Espalhadas pelas bocas das muitas personagens deste romance caleidoscópico encontram-se frases lapidares que definem o universo ficcional de A boneca de Kokoschka: “As relações com os outros é que nos criam a nós”, “Forçamos o mundo a ser como acreditamos que ele é e nem percebemos que passamos a vida a mentir-nos”, “Não existe mentira na literatura, na ficção, e, digo-lhe mais, não existe verdade na vida real”, “A nossa vida depende da leveza que damos a nosso peso, e vice-versa”, “Um ângulo, é disso que o mundo é feito, de ângulos sobrepostos”.
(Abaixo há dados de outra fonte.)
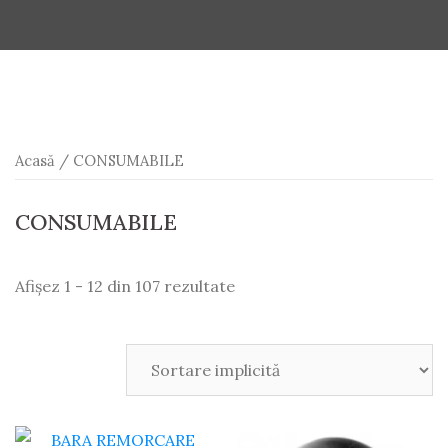
Acasă
/ CONSUMABILE
CONSUMABILE
Afișez 1 - 12 din 107 rezultate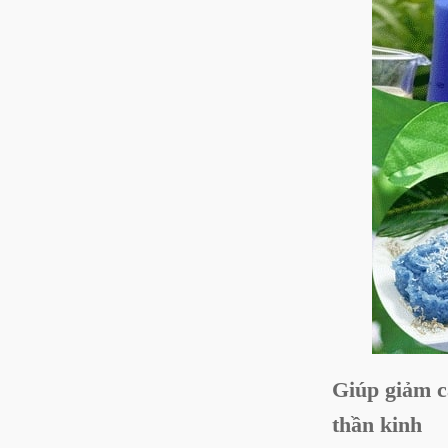
Giúp giảm c
thần kinh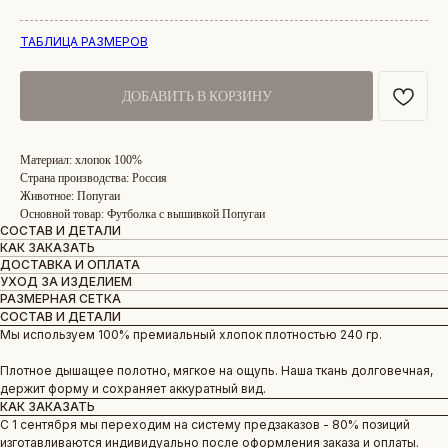
ТАБЛИЦА РАЗМЕРОВ
ДОБАВИТЬ В КОРЗИНУ
Материал: хлопок 100%
Страна производства: Россия
Животное: Попугаи
Основной товар: Футболка с вышивкой Попугаи
СОСТАВ И ДЕТАЛИ
КАК ЗАКАЗАТЬ
ДОСТАВКА И ОПЛАТА
УХОД ЗА ИЗДЕЛИЕМ
РАЗМЕРНАЯ СЕТКА
СОСТАВ И ДЕТАЛИ
Мы используем 100% премиальный хлопок плотностью 240 гр.
Плотное дышащее полотно, мягкое на ощупь. Наша ткань долговечная,
держит форму и сохраняет аккуратный вид.
КАК ЗАКАЗАТЬ
С 1 сентября мы переходим на систему предзаказов - 80% позиций
изготавливаются индивидуально после оформления заказа и оплаты.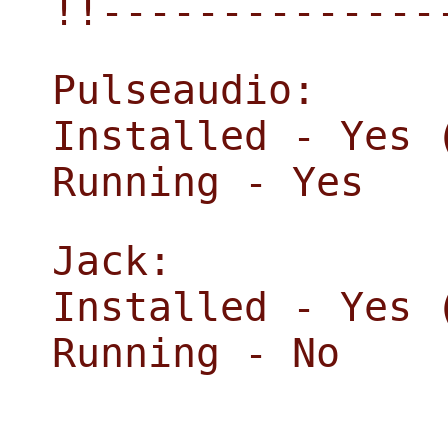
!!--------------
Pulseaudio:
Installed - Yes 
Running - Yes
Jack:
Installed - Yes 
Running - No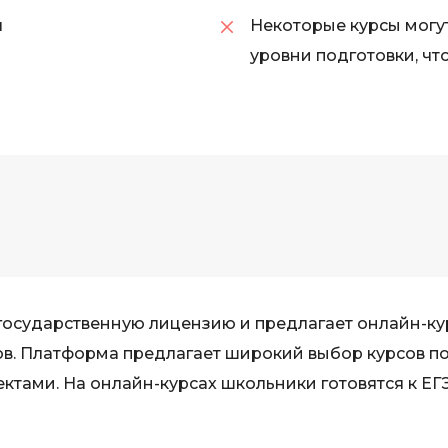
iOS разработк
Kubernetes
я
Некоторые курсы могу
уровни подготовки, ч
j
L
jQuery
LibGDX
Linux
А
Автоматизаци
M
Администрир
MATLAB
PostgreSQL
MODX
Администрир
MS Access
Алгоритмы и 
MS SQL
государственную лицензию и предлагает онлайн-к
данных
Microsoft Azure
ов. Платформа предлагает широкий выбор курсов п
Архитектор П
тами. На онлайн-курсах школьники готовятся к ЕГЭ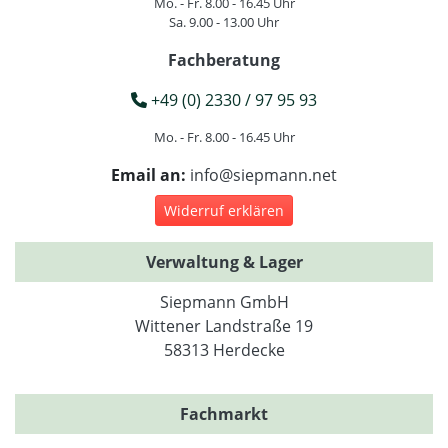
Mo. - Fr. 8.00 - 16.45 Uhr
Sa. 9.00 - 13.00 Uhr
Fachberatung
+49 (0) 2330 / 97 95 93
Mo. - Fr. 8.00 - 16.45 Uhr
Email an:
info@siepmann.net
Widerruf erklären
Verwaltung & Lager
Siepmann GmbH
Wittener Landstraße 19
58313 Herdecke
Fachmarkt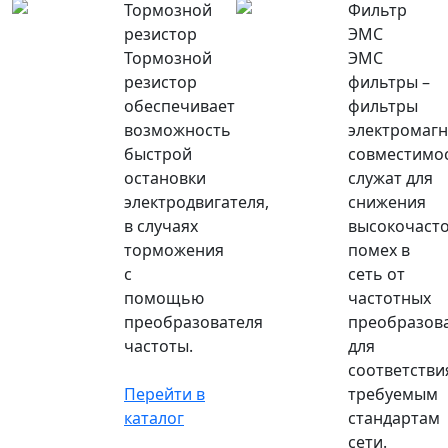
Тормозной
Фильтр
резистор
ЭМС
Тормозной
ЭМС
резистор
фильтры –
обеспечивает
фильтры
возможность
электромаг
быстрой
совместимо
остановки
служат для
электродвигателя,
снижения
в случаях
высокочаст
торможения
помех в
с
сеть от
помощью
частотных
преобразователя
преобразов
частоты.
для
соответстви
Перейти в
требуемым
каталог
стандартам
сети.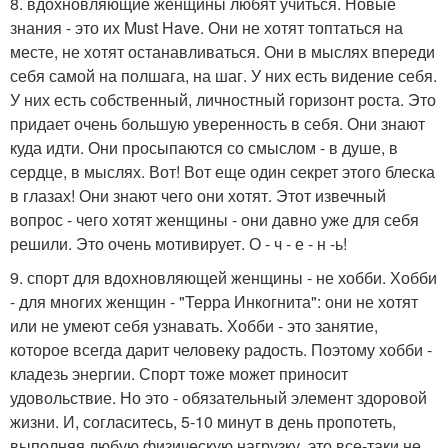
8. вдохновляющие женщины любят учиться. Новые
знания - это их Must Have. Они не хотят топтаться на
месте, не хотят останавливаться. Они в мыслях впереди
себя самой на полшага, на шаг. У них есть видение себя.
У них есть собственный, личностный горизонт роста. Это
придает очень большую уверенность в себя. Они знают
куда идти. Они просыпаются со смыслом - в душе, в
сердце, в мыслях. Вот! Вот еще один секрет этого блеска
в глазах! Они знают чего они хотят. Этот извечный
вопрос - чего хотят женщины - они давно уже для себя
решили. Это очень мотивирует. О - ч - е - н -ь!
9. спорт для вдохновляющей женщины - не хобби. Хобби
- для многих женщин - "Терра Инкогнита": они не хотят
или не умеют себя узнавать. Хобби - это занятие,
которое всегда дарит человеку радость. Поэтому хобби -
кладезь энергии. Спорт тоже может приносит
удовольствие. Но это - обязательный элемент здоровой
жизни. И, согласитесь, 5-10 минут в день пропотеть,
выполняя любую физическую нагрузку, это все-таки не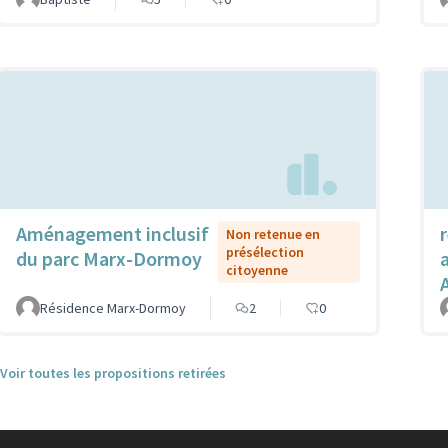
Aménagement inclusif
Non retenue en
présélection
du parc Marx-Dormoy
citoyenne
Résidence Marx-Dormoy
2
0
Voir toutes les propositions retirées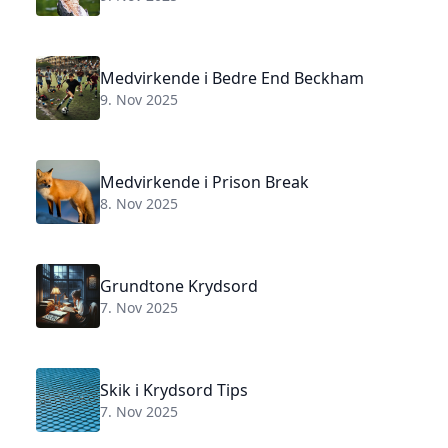
Medvirkende i Bedre End Beckham
9. Nov 2025
Medvirkende i Prison Break
8. Nov 2025
Grundtone Krydsord
7. Nov 2025
Skik i Krydsord Tips
7. Nov 2025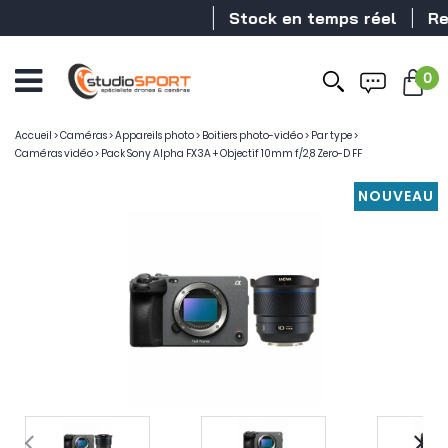
Stock en temps réel
Revende
0
Accueil
>
Caméras
>
Appareils photo
>
Boitiers photo-vidéo
>
Par type
>
Caméras vidéo
>
Pack Sony Alpha FX3A + Objectif 10mm f/2,8 Zero-D FF
NOUVEAU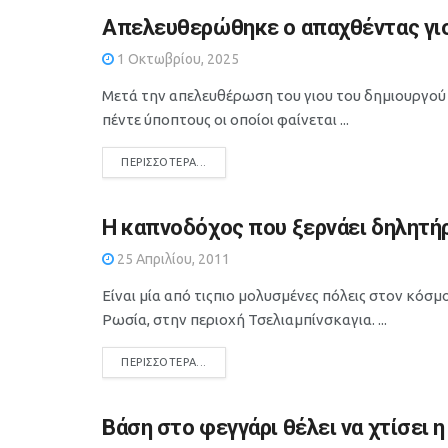
Απελευθερώθηκε ο απαχθέντας γιο
1 Οκτωβρίου, 2025
Μετά την απελευθέρωση του γιου του δημιουργού 
πέντε ύποπτους οι οποίοι φαίνεται ...
DETAILS
ΠΕΡΙΣΣΌΤΕΡΑ...
Η καπνοδόχος που ξερνάει δηλητή
25 Απριλίου, 2011
Είναι µία από τιςπιο µολυσµένες πόλεις στον κόσµ
Ρωσία, στην περιοχή Τσελιαµπίνσκαγια. ...
DETAILS
ΠΕΡΙΣΣΌΤΕΡΑ...
Βάση στο φεγγάρι θέλει να χτίσει η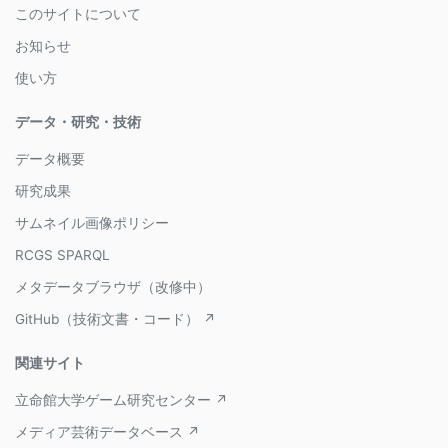
このサイトについて
お知らせ
使い方
データ・研究・技術
データ概要
研究成果
サムネイル画像ポリシー
RCGS SPARQL
メタデータブラウザ（改修中）
GitHub（技術文書・コード） ↗
関連サイト
立命館大学ゲーム研究センター ↗
メディア芸術データベース ↗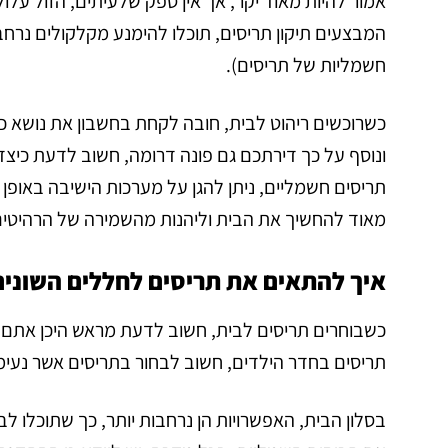
אמור להיות מאוד יקר, אך אין ספק שלעיתים, הזול עלול
המבצעים תיקון תריסים, תוכלו להימנע מקלקולים נרחב
חשמליות של תריסים).
כשרוכשים ריהוט לבית, חובה לקחת בחשבון את נושא כי
ונוסף על כך דירתכם גם פונה דרומה, חשוב לדעת כיצ
תריסים חשמליים, ניתן להגן על מערכות הישיבה באופן א
מאוד להחשיך את הבית וליהנות מהשמירה של הרהיטים 
איך להתאים את תריסים לחללים השונים
כשבוחרים תריסים לבית, חשוב לדעת מראש היכן אתם
תריסים בחדר הילדים, חשוב לבחור בתריסים אשר נעימי
בסלון הבית, האפשרויות הן נרחבות יותר, כך שתוכלו לבח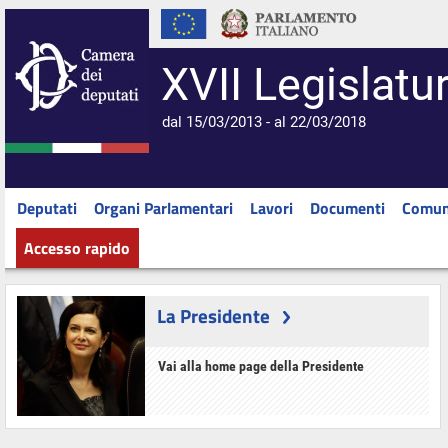
XVII Legislatu
dal 15/03/2013 - al 22/03/2018
Deputati
Organi Parlamentari
Lavori
Documenti
Comun
Accesso rapido
La Presidente
Vai alla home page della Presidente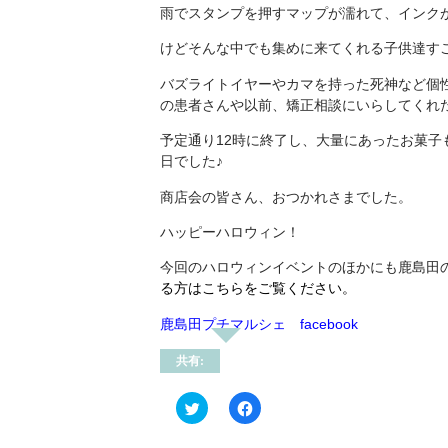
雨でスタンプを押すマップが濡れて、インク
けどそんな中でも集めに来てくれる子供達す
バズライトイヤーやカマを持った死神など個
の患者さんや以前、矯正相談にいらしてくれ
予定通り12時に終了し、大量にあったお菓子
日でした♪
商店会の皆さん、おつかれさまでした。
ハッピーハロウィン！
今回のハロウィンイベントのほかにも鹿島田
る方はこちらをご覧ください。
鹿島田プチマルシェ facebook
共有:
ク
Facebook
リ
で
ッ
共
ク
有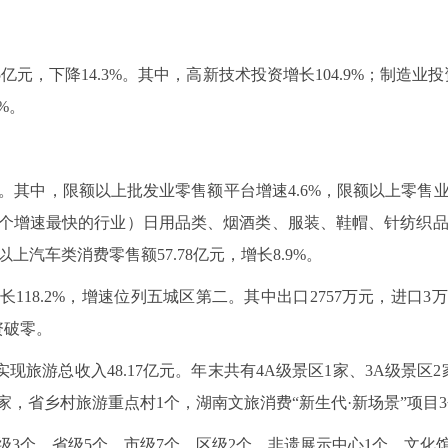
亿元，下降14.3%。其中，高新技术投资增长104.9%；制造业投资
%。
%。其中，限额以上批发业零售额平台增速4.6%，限额以上零售业
增速最快的行业）日用品类、烟酒类、服装、鞋帽、针纺织品类商品
上汽车类消费零售额57.78亿元，增长8.9%。
长118.2%，增速位列五城区第二。其中出口2757万元，进口3
资破零。
，实现旅游总收入48.17亿元。年末共有4A级景区1家、3A级景
家，省乡村旅游重点村1个，湖南文旅消费“新生代·新场景”项目
3个、省级5个、市级7个、区级2个，非遗展示中心1个，文化馆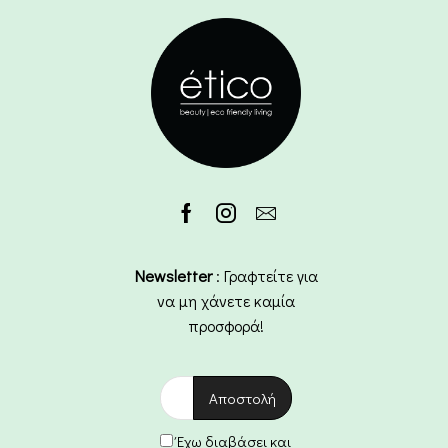
Newsletter
: Γραφτείτε για
να μη χάνετε καμία
προσφορά!
Έχω διαβάσει και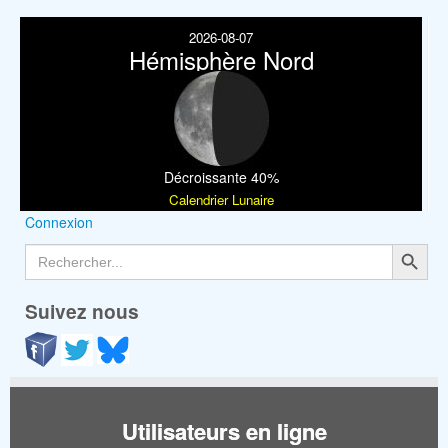
2026-08-07
Hémisphère Nord
Décroissante 40%
Calendrier Lunaire
Connexion
Search Button
Search
for:
Suivez nous
Utilisateurs en ligne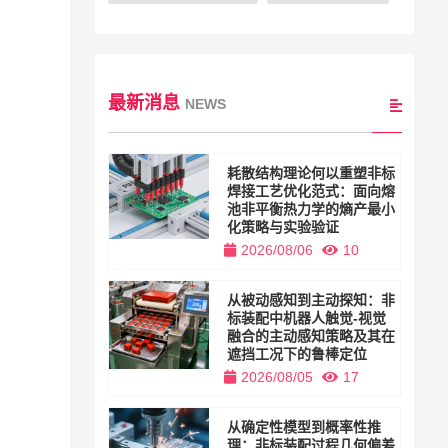
最新消息
NEWS
耗散结构理论何以重塑非标
焊接工艺优化范式：面向熔
池非平衡热力学的熵产最小
化策略与实验验证
2026/08/06
10
从被动感知到主动探知：非
标装配中机器人触觉-视觉
融合的主动感知策略及其在
遮挡工况下的鲁棒定位
2026/08/05
17
从确定性模型到概率性推
理：非标装配过程几何偏差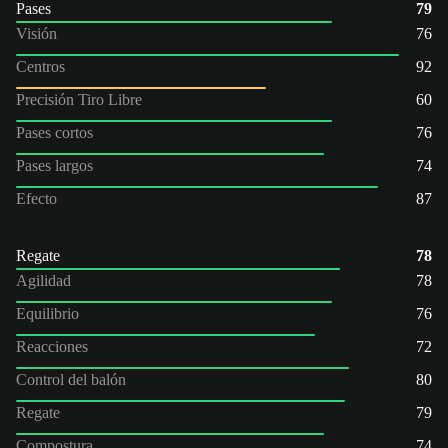
Pases
79
Visión
76
Centros
92
Precisión Tiro Libre
60
Pases cortos
76
Pases largos
74
Efecto
87
Regate
78
Agilidad
78
Equilibrio
76
Reacciones
72
Control del balón
80
Regate
79
Compostura
74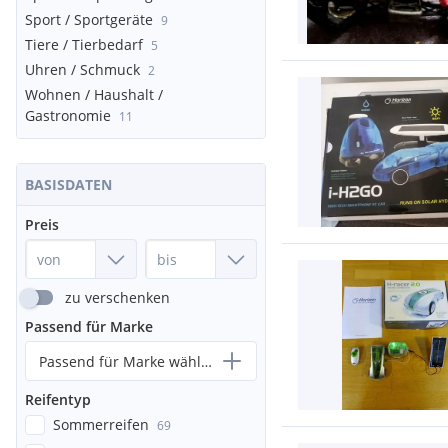
Sport / Sportgeräte
9
Tiere / Tierbedarf
5
Uhren / Schmuck
2
Wohnen / Haushalt /
Gastronomie
11
BASISDATEN
Preis
zu verschenken
Passend für Marke
Passend für Marke wählen...
Reifentyp
Sommerreifen
69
Leveza/peso, totalidade/fragmento, verdade/mentira, ficção/realidade, eu/outro: contrário ao que se poderia imaginar, neste universo criado por Afonso Cruz os binômios acima não são opostos, mas perspectivas complementares a partir das quais uma história é capaz de gerar inúmeras outras. Assim, as muitas tramas que se cruzam nesta Europa devastada pela Segunda Guerra alimentam não somente umas às outras na feitura de um tecido humano de narrativas infinitas, mas são também um lembrete sempre bem-vindo de que “o tempo não é uma seta do passado para o futuro, o tempo tem muitas dimensões, tal como o espaço. Anda para a frente, anda para trás, mas também vai para os lados…”
Marcadas por obsessões, buscas, tragédias e coincidências, as personagens de A boneca de Kokoschka são “seres humanos pisados por inúmeras perspectivas, avassaladoras” e expressam diferentes formas de elaboração da experiência de um trauma coletivo como o da guerra. Elas nos lembram o tempo todo (às vezes inadvertidamente, às vezes não) que “a existência é feita de testemunhos. Sem isso, não há nada. O ‘outro’ é quem faz com que nós existamos”. Destarte, o próprio romance se desdobra e revela outra obra com o mesmo título dentro de si, abismo metaficcional que, semelhante à vida de suas personagens, dá sentido e também faz existir o livro que temos em mãos.
Como outras obras do escritor, A boneca de Kokoschka é um tributo à linguagem e à elaboração ficcional que criam formas de ser e estar no mundo.